Clima de comoção continua nas últimas horas do velório do ex-presidente, morto na quarta-feira após parada cardiorrespiratória

Centenas de argentinos passaram a madrugada desta sexta-feira em claro para acompanhar o velório do ex-presidente Néstor Kirchner, que morreu na quarta-feira após sofrer uma parada cardiorrespiratória. Às 6h30 desta sexta-feira (7h30 no horario de Brasília), a população ainda esperava para entrar na Casa Rosada, sede do governo em Buenos Aires, e se despedir de Kirchner.

O velório, que começou na manhã de quinta-feira e estava previsto para terminar às 10h desta sexta-feira (11h de Brasília), ainda continua por causa do número de pessoas que foram prestar homenagem e da chuva.

Em Buenos Aires, continua o clima de desolação que tomou conta da cidade desde que a notícia da morte de Kirchner foi divulgada. Na sala onde o corpo do expresidente é velado, a grande maioria dos visitantes se emociona e vai às lágrimas.

Na manhã desta sexta-feira, a irmã do ex – presidente e ministra do Desenvolvimento Social Alicia Kirchner continuava ao lado do corpo do irmão e por vezes se aproximava à grade de contenção dos visitantes para receber abraços, flores, cartas, bandeiras e até mesmo um urso de pelúcia com o símbolo do Racing Club, time de futebol do qual Kirchner era torcedor.

Do outro lado da grade, os visitantes não continham a emoção e diziam frases como “força Cristina”, “obrigada, Néstor” e “este projeto está só começando”. Após cada frase, uma salva de palmas. O interior da Casa Rosada está repleto de coroas de flores, espalhadas por todo o trajeto feito pelos visitantes até a sala do velório. As coroas foram enviadas por líderes mundiais, artistas locais e sindicatos.

Noite em claro

A especialista em marketing Josefina Franchino, 31 anos, chegou da viagem de lua-de-mel ao Taiti às 0h30 (1h30 de Brasília), deixou as malas em casa e, ao lado do marido, foi à Casa Rosada logo em seguida. Foram cinco horas de espera até que o casal pudesse se aproximar do caixão.

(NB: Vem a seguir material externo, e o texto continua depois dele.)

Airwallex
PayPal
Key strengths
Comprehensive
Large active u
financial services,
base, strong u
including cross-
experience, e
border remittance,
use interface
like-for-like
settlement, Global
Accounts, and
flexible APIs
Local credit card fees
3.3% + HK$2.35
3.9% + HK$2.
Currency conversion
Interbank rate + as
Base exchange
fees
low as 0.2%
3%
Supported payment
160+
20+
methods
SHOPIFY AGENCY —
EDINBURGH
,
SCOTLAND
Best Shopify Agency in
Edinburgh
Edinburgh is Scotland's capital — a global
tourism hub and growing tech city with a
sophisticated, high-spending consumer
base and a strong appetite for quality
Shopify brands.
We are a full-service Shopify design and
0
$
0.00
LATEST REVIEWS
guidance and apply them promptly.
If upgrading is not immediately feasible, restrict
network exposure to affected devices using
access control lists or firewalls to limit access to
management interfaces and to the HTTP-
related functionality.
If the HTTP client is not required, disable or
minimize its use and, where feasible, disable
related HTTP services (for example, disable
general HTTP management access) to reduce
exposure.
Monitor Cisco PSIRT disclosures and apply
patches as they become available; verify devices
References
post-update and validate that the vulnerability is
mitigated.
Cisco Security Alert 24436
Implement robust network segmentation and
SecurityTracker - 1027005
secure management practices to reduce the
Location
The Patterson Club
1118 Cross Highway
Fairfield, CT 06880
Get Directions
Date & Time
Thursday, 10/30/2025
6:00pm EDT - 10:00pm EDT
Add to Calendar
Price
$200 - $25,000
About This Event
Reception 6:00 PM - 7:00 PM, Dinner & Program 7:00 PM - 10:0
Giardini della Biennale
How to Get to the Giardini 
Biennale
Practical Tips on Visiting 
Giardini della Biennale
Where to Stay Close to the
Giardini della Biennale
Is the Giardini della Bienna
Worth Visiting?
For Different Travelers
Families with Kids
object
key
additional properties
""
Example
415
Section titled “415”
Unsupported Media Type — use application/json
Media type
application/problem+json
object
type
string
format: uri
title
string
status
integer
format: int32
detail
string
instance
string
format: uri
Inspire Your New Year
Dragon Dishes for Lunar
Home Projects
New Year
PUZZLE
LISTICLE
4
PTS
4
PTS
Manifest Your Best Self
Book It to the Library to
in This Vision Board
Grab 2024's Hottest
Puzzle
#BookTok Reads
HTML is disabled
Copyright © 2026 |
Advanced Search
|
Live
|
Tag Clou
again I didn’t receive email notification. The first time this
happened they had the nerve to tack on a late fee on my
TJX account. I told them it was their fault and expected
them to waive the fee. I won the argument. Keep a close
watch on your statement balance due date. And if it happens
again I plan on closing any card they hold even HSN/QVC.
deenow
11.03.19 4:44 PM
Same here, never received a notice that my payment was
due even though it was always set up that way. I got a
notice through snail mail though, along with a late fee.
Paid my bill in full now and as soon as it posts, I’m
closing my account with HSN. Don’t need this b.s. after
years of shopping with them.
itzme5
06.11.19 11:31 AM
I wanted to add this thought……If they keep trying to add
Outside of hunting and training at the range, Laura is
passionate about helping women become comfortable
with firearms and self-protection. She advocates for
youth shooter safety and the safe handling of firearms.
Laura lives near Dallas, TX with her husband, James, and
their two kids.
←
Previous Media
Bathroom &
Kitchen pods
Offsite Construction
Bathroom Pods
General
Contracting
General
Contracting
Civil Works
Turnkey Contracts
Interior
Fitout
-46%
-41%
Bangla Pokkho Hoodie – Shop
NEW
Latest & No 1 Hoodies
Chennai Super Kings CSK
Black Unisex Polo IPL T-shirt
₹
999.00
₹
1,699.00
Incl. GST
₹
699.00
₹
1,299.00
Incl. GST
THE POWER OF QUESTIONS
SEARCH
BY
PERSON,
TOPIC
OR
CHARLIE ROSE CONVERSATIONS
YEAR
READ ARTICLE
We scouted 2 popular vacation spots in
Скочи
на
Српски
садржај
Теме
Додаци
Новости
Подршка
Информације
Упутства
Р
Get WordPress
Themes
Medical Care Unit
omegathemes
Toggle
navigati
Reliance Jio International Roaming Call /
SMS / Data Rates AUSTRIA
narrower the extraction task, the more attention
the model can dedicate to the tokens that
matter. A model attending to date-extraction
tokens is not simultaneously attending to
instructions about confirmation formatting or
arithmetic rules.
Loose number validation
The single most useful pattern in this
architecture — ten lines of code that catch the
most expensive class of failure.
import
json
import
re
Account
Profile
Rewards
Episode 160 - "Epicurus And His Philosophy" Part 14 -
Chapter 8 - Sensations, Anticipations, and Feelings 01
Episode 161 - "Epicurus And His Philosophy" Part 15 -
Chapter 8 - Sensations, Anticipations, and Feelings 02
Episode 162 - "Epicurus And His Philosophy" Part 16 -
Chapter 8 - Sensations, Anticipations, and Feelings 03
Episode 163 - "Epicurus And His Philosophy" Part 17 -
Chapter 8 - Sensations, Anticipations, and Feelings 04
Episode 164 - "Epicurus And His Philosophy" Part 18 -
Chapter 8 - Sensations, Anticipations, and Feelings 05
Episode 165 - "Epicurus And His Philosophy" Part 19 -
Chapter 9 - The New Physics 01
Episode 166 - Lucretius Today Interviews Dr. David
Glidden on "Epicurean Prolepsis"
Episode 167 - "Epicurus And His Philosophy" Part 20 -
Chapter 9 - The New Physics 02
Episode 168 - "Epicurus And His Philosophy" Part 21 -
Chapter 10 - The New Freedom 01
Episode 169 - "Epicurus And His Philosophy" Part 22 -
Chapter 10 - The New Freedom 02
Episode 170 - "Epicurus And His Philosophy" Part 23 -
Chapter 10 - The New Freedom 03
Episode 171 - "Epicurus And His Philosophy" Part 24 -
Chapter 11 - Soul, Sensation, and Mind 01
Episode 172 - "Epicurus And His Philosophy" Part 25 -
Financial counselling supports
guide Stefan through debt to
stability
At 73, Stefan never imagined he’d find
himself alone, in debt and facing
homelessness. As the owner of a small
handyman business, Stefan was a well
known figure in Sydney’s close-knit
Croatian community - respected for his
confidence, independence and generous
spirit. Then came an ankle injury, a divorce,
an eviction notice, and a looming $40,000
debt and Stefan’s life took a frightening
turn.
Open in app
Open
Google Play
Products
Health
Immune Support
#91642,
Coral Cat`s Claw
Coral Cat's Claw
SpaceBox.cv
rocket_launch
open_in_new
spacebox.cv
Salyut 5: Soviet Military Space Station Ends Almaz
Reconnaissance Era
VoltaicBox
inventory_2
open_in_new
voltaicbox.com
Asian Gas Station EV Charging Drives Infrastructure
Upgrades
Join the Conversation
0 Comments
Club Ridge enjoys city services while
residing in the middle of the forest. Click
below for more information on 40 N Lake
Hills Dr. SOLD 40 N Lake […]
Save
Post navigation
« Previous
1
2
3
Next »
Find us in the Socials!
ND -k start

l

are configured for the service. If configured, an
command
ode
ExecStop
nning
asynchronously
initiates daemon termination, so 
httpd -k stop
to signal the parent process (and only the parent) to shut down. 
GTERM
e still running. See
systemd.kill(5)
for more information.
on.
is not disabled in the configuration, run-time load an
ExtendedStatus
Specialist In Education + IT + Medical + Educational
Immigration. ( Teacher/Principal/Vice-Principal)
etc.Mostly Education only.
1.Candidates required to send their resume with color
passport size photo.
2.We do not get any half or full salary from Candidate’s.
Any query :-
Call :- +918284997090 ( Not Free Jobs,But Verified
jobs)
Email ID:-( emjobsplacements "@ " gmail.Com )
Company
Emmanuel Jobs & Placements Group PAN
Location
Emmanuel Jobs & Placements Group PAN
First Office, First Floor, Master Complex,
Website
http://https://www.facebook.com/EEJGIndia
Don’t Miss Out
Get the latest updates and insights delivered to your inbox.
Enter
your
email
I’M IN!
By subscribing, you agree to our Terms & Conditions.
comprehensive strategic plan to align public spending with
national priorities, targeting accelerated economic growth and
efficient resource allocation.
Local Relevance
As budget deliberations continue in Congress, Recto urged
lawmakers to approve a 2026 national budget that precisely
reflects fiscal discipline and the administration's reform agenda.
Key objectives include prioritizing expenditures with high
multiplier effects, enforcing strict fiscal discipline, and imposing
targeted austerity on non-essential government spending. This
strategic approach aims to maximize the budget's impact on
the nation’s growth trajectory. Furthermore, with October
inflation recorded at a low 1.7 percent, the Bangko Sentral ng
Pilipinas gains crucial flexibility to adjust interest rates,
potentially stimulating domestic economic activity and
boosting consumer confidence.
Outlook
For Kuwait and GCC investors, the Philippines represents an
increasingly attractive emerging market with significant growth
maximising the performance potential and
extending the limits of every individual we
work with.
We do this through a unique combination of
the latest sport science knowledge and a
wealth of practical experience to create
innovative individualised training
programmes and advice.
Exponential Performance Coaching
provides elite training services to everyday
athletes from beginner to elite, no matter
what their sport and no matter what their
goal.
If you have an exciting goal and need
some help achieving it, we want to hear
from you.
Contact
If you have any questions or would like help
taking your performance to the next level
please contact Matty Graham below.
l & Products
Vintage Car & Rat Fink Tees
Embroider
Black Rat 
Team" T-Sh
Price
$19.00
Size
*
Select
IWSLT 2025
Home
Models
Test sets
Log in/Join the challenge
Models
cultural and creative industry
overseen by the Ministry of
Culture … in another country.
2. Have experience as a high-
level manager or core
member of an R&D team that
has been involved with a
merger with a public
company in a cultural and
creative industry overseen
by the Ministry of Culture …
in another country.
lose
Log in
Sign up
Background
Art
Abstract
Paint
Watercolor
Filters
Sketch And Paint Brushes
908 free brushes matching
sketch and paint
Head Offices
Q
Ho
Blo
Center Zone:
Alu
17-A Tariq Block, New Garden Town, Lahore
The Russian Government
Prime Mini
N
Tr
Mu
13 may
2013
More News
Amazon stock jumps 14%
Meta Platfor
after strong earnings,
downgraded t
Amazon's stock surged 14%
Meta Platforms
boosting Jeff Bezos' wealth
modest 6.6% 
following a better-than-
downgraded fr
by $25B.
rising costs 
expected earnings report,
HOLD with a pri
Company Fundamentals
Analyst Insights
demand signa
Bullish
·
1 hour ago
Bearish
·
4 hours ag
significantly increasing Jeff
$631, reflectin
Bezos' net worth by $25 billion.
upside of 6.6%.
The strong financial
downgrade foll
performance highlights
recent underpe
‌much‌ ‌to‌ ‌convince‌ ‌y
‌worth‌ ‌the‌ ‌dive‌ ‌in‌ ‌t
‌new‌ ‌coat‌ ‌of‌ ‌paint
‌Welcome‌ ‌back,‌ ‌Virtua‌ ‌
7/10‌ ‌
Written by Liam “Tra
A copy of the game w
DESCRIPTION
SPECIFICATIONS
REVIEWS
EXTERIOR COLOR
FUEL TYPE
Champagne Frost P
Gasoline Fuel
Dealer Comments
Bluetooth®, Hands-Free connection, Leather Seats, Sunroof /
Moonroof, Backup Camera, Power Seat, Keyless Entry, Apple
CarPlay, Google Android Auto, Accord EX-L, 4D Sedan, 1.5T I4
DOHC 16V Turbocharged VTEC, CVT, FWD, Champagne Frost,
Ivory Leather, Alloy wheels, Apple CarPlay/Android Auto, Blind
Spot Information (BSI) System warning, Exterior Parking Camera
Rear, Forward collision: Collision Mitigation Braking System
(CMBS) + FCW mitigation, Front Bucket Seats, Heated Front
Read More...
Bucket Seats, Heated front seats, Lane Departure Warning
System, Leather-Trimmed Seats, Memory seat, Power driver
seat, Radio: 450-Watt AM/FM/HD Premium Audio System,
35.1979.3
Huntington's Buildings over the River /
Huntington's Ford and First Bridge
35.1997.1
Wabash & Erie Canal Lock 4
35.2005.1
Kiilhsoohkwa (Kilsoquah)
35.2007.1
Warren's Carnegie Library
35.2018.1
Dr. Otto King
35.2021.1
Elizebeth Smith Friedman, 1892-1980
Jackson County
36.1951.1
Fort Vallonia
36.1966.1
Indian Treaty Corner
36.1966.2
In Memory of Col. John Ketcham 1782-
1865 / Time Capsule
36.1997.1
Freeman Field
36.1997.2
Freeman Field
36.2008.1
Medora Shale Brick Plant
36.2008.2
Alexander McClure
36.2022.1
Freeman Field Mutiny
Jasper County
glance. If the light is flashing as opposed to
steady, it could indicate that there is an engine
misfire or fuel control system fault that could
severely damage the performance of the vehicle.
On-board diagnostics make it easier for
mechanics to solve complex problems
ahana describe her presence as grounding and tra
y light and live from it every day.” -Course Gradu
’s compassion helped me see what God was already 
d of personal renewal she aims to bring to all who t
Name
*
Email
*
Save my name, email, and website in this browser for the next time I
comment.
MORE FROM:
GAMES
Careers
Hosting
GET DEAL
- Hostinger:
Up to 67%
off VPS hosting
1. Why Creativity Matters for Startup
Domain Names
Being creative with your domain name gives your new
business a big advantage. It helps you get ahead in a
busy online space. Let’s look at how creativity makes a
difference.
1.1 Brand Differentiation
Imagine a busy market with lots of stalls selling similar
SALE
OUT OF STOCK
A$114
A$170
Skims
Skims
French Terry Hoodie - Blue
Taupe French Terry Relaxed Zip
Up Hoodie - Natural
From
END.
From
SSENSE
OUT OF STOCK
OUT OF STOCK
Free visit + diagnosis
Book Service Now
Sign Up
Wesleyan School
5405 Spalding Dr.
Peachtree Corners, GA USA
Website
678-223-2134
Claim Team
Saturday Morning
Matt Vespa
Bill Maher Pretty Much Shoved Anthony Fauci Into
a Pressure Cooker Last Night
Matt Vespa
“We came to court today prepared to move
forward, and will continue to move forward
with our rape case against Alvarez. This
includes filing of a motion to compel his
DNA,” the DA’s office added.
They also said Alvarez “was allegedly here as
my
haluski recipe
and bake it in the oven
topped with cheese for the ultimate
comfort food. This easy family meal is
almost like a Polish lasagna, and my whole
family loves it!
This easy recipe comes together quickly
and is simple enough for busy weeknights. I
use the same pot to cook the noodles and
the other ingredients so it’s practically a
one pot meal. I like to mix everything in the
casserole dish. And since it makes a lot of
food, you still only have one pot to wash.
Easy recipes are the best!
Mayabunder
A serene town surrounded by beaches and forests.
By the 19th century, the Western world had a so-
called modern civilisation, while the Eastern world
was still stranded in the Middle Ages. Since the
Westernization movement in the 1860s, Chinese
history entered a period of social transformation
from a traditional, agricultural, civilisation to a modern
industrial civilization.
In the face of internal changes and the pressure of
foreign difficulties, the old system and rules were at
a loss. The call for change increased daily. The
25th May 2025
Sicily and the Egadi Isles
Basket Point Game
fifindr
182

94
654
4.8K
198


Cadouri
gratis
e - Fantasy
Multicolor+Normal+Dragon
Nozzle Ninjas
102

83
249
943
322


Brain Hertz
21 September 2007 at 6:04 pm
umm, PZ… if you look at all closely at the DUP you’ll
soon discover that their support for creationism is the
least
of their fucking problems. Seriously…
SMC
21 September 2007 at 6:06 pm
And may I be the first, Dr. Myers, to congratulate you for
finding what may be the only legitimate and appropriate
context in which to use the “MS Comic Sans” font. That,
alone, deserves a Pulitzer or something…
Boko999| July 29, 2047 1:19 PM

“Não sou uma kirchnerista inveterada”, explicou Josefina. “Mas no único momento da lua-de-mel em que ligamos a televisão, vimos a notícia na CNN e não pudemos deixar de vir. Concordando ou não com suas ideias, Kirchner foi um grande presidente e uma grande pessoa. Nós, como cidadãos, tínhamos a obrigação de participar deste momento histórico”.

Depois de prestar a última homenagem a Kirchner, o casal voltou para casa para descansar, privilégio que o profesor de geografía Fabián Volpe, 42 anos, não teria. Ele chegou à fila na noite de quinta-feira e só deixou o velório às 6h15 (7h15 de Brasília). De lá, partiria para uma longa jornada de trabalho e mais uma viagem de duas horas até chegar à sua casa em La Matanza, na grande Buenos Aires.

Para ele, a maratona valeu a pena. “É como se fosse o velório de um companheiro, de alguém muito próximo”, explicou. “Fiz questão de vir porque agora, pela primeira vez, sinto que vivemos uma política mais limpa e transparente”.

Vendas

Vendedores ambulantes também passaram a noite em claro na tentativa de aumentar as vendas. O padeiro Martín Cherino, 28 anos, chegou à Praça de Maio, em frente à Casa Rosada, na noite de quinta-feira para vender “facturas”, pães doces típicos da Argentina.

Morador de Longchamps, na periferia de Buenos Aires, ele fez uma viagem de três horas e pegou dois trens, um metrô e um ônibus. “Estou contente porque já vendi dúzias de facturas e pretendo acabar com o estoque até o fim do velório”, contou. Fã de Kirchner, o padeiro considerou a morte “uma lástima” e afirmou que é hora de ajudar a presidente Cristina Kirchner. “Esta política está cheia de cobras”, opinou.

Em frente à Casa Rosada, ambulantes também vendiam chipá (bolinho de queijo paraguaio parecido com o pão de queijo brasileiro), café, refrigerante, hambúrguer e cachorro-quente. O pôster e o bottom estampados com o rosto de Nestor Kirchner saíam por cinco pesos cada.

O chão da Praça de Maio está cheio de flores, panfletos impressos de um dia para o outro para prestar homenagem a Kirchner e lixo. O clima de “ressaca” mostra, mais uma vez, a grande consternação e comoção causadas pela morte do expresidente.